Print out each entry without alteration, and keep the pictures out.

START Record extracts

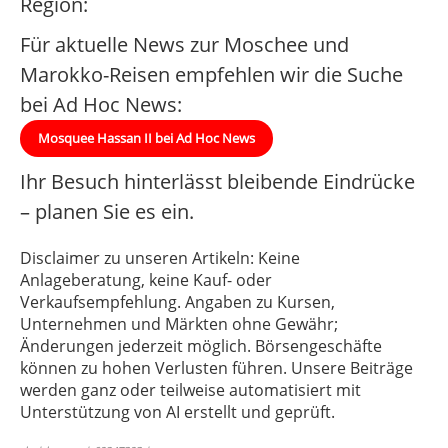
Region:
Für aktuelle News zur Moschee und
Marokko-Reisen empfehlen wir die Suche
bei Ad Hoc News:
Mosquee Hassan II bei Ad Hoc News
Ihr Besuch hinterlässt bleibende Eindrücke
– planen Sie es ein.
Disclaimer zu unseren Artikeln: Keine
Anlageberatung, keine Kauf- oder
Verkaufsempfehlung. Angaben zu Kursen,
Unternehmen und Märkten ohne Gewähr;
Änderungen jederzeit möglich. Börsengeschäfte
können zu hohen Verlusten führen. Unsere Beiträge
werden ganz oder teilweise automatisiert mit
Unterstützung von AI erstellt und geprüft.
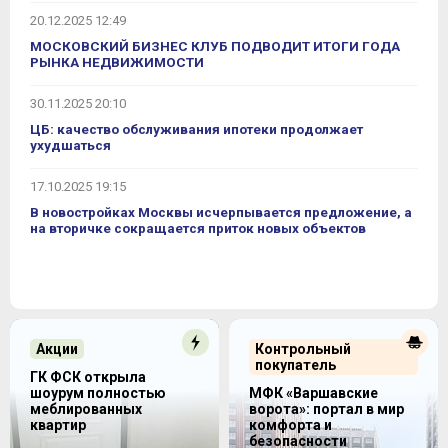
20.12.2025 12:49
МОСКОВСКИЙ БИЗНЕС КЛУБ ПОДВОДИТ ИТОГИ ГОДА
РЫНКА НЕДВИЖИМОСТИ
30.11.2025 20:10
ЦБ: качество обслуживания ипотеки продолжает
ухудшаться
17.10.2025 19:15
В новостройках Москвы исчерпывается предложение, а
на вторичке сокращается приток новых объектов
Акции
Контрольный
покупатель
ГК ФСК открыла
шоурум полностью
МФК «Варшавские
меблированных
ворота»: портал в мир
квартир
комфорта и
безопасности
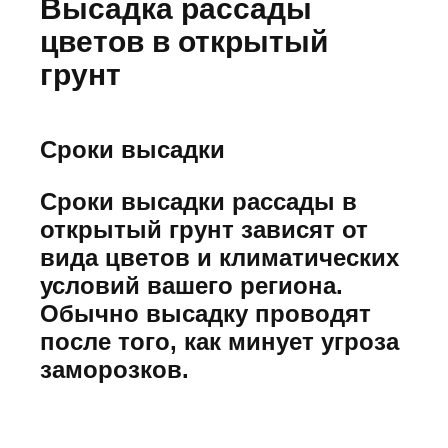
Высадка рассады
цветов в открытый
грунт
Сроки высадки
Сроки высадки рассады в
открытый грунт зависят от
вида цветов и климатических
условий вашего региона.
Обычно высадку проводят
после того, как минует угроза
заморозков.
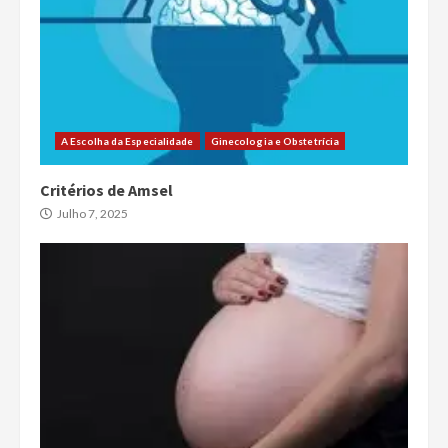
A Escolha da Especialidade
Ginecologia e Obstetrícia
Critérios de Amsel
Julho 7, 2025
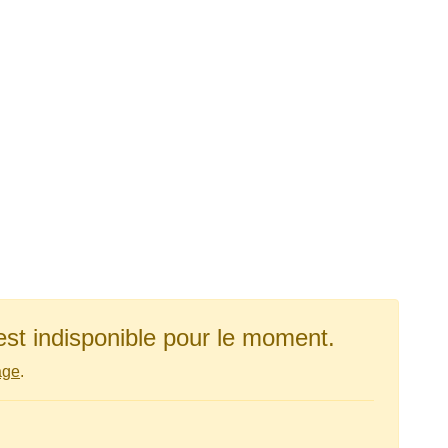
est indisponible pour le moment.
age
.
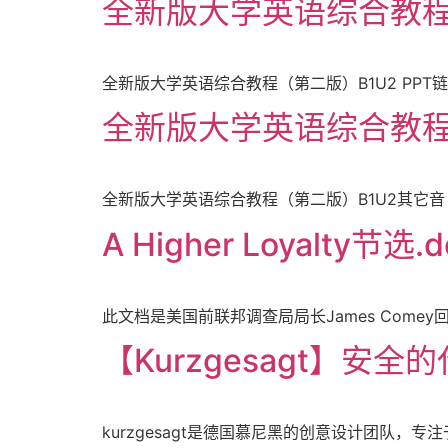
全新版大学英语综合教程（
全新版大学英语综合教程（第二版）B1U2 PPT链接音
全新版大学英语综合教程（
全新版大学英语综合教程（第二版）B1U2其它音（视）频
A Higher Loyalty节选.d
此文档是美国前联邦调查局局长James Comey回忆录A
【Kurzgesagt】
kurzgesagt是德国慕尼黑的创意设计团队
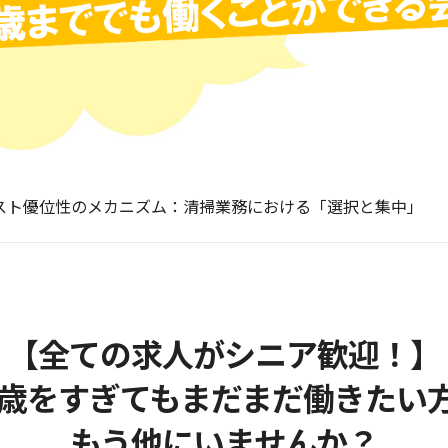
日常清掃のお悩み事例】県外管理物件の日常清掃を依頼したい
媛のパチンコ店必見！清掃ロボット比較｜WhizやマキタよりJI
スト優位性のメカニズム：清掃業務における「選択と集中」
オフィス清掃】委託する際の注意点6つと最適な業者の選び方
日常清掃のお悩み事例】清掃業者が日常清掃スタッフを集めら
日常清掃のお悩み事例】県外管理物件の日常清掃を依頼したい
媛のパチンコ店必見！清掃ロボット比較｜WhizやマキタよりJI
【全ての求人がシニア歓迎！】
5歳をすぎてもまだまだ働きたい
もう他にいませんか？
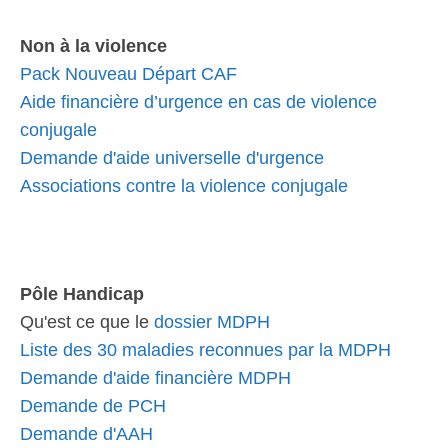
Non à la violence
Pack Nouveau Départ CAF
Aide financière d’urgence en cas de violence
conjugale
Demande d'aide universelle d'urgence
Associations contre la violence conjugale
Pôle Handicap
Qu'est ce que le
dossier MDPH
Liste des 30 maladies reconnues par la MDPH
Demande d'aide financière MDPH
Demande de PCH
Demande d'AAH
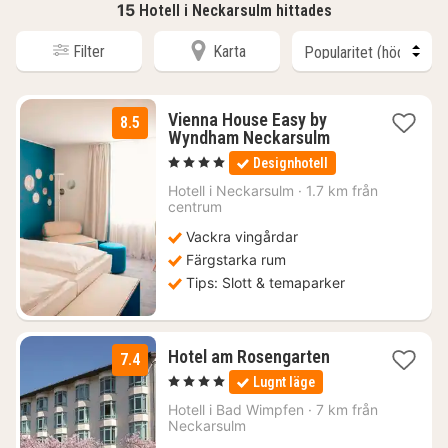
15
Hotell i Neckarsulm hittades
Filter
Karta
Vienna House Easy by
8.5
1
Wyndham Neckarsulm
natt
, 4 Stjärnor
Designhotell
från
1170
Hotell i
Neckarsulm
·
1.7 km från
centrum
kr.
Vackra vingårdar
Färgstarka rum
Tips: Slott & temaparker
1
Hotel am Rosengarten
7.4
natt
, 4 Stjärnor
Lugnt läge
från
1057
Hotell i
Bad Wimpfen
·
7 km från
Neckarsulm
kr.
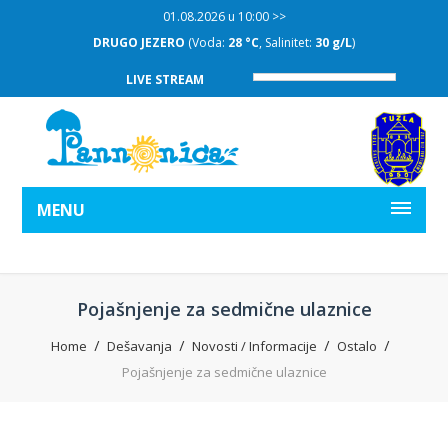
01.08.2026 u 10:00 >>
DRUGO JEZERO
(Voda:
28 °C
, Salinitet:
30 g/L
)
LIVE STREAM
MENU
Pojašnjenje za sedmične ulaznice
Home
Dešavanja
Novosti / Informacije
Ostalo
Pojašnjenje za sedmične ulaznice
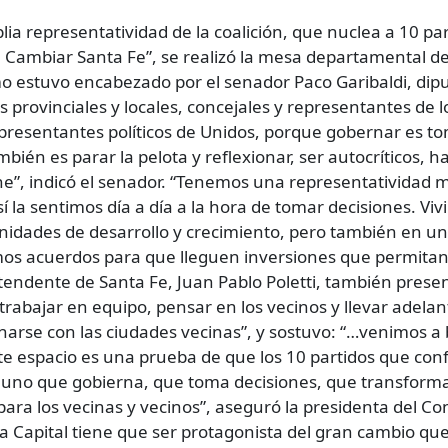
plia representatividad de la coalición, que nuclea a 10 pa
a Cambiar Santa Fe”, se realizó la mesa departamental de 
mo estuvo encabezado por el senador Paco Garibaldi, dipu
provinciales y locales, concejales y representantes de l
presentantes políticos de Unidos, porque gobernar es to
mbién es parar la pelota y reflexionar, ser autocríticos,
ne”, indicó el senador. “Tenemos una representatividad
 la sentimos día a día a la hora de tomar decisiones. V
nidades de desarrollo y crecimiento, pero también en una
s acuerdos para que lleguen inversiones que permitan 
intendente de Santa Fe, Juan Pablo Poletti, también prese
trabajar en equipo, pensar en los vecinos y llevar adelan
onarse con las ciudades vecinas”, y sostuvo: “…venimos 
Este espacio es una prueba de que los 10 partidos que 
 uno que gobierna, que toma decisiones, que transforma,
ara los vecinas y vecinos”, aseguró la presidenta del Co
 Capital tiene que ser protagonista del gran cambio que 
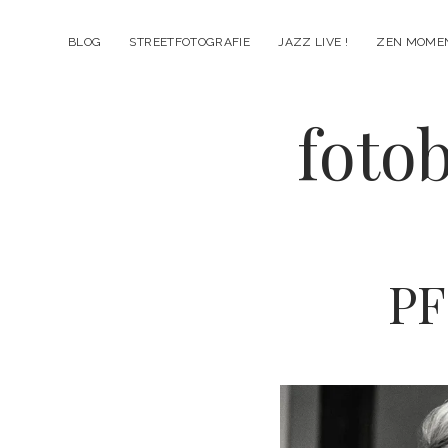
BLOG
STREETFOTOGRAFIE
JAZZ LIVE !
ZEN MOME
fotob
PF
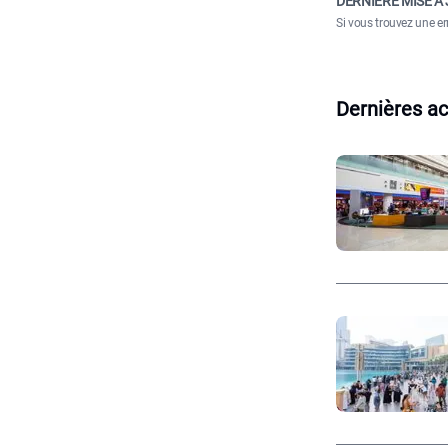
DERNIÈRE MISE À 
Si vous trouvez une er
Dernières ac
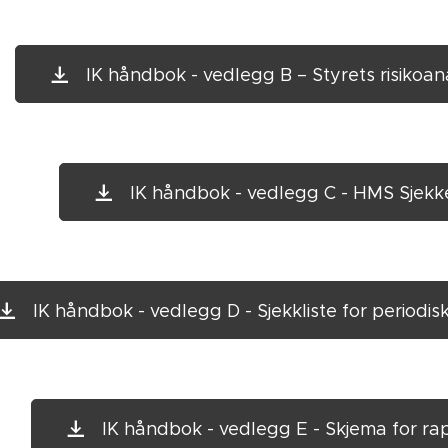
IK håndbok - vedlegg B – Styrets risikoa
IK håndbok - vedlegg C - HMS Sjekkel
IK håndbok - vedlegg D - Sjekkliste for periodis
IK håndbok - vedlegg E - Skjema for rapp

END Record extracts

# Exercise solution
Region:
Für aktuelle News zur Moschee und
Marokko-Reisen empfehlen wir die Suche
bei Ad Hoc News:
Mosquee Hassan II bei Ad Hoc News
Ihr Besuch hinterlässt bleibende Eindrücke
– planen Sie es ein.
Disclaimer zu unseren Artikeln: Keine
Anlageberatung, keine Kauf- oder
Verkaufsempfehlung. Angaben zu Kursen,
Unternehmen und Märkten ohne Gewähr;
Änderungen jederzeit möglich. Börsengeschäfte
können zu hohen Verlusten führen. Unsere Beiträge
werden ganz oder teilweise automatisiert mit
Unterstützung von AI erstellt und geprüft.
20.12.2025 12:49
МОСКОВСКИЙ БИЗНЕС КЛУБ ПОДВОДИТ ИТОГИ ГОДА
РЫНКА НЕДВИЖИМОСТИ
30.11.2025 20:10
ЦБ: качество обслуживания ипотеки продолжает
ухудшаться
17.10.2025 19:15
В новостройках Москвы исчерпывается предложение, а
на вторичке сокращается приток новых объектов
Акции
Контрольный
покупатель
ГК ФСК открыла
шоурум полностью
МФК «Варшавские
меблированных
ворота»: портал в мир
квартир
комфорта и
безопасности
Высадка рассады
цветов в открытый
грунт
Сроки высадки
Сроки высадки рассады в
открытый грунт зависят от
вида цветов и климатических
условий вашего региона.
Обычно высадку проводят
после того, как минует угроза
заморозков.
A Escolha da Especialidade
Ginecologia e Obstetrícia
Critérios de Amsel
Julho 7, 2025
est indisponible pour le moment.
age
.
全新版大学英语综合教程（
全新版大学英语综合教程（第二版）B1U2 PPT链接音
全新版大学英语综合教程（
全新版大学英语综合教程（第二版）B1U2其它音（视）频
A Higher Loyalty节选.d
此文档是美国前联邦调查局局长James Comey回忆录A
【Kurzgesagt】
kurzgesagt是德国慕尼黑的创意设计团队
日常清掃のお悩み事例】県外管理物件の日常清掃を依頼したい
媛のパチンコ店必見！清掃ロボット比較｜WhizやマキタよりJI
スト優位性のメカニズム：清掃業務における「選択と集中」
オフィス清掃】委託する際の注意点6つと最適な業者の選び方
日常清掃のお悩み事例】清掃業者が日常清掃スタッフを集めら
日常清掃のお悩み事例】県外管理物件の日常清掃を依頼したい
媛のパチンコ店必見！清掃ロボット比較｜WhizやマキタよりJI
【全ての求人がシニア歓迎！】
5歳をすぎてもまだまだ働きたい
もう他にいませんか？
Non à la violence
Pack Nouveau Départ CAF
Aide financière d’urgence en cas de violence
conjugale
Demande d'aide universelle d'urgence
Associations contre la violence conjugale
Pôle Handicap
Qu'est ce que le
dossier MDPH
Liste des 30 maladies reconnues par la MDPH
Demande d'aide financière MDPH
Demande de PCH
Demande d'AAH
15
Hotell i Neckarsulm hittades
Filter
Karta
Vienna House Easy by
8.5
1
Wyndham Neckarsulm
natt
, 4 Stjärnor
Designhotell
från
1170
Hotell i
Neckarsulm
·
1.7 km från
centrum
kr.
Vackra vingårdar
Färgstarka rum
Tips: Slott & temaparker
1
Hotel am Rosengarten
7.4
natt
, 4 Stjärnor
Lugnt läge
från
1057
Hotell i
Bad Wimpfen
·
7 km från
Neckarsulm
kr.
01.08.2026 u 10:00 >>
DRUGO JEZERO
(Voda:
28 °C
, Salinitet:
30 g/L
)
LIVE STREAM
MENU
Pojašnjenje za sedmične ulaznice
Home
Dešavanja
Novosti / Informacije
Ostalo
Pojašnjenje za sedmične ulaznice
plia representatividad de la coalición, que nuclea a 10 pa
a Cambiar Santa Fe”, se realizó la mesa departamental de 
mo estuvo encabezado por el senador Paco Garibaldi, dipu
provinciales y locales, concejales y representantes de l
presentantes políticos de Unidos, porque gobernar es to
mbién es parar la pelota y reflexionar, ser autocríticos,
ne”, indicó el senador. “Tenemos una representatividad
 la sentimos día a día a la hora de tomar decisiones. V
nidades de desarrollo y crecimiento, pero también en una
s acuerdos para que lleguen inversiones que permitan 
intendente de Santa Fe, Juan Pablo Poletti, también prese
trabajar en equipo, pensar en los vecinos y llevar adelan
onarse con las ciudades vecinas”, y sostuvo: “…venimos 
Este espacio es una prueba de que los 10 partidos que 
 uno que gobierna, que toma decisiones, que transforma,
ara los vecinas y vecinos”, aseguró la presidenta del Co
 Capital tiene que ser protagonista del gran cambio que 
BLOG
STREETFOTOGRAFIE
JAZZ LIVE !
ZEN MOME
fotob
PF
DERNIÈRE MISE À 
Si vous trouvez une er
Dernières ac
IK håndbok - vedlegg B – Styrets risikoa
IK håndbok - vedlegg C - HMS Sjekkel
IK håndbok - vedlegg D - Sjekkliste for periodis
IK håndbok - vedlegg E - Skjema for rapp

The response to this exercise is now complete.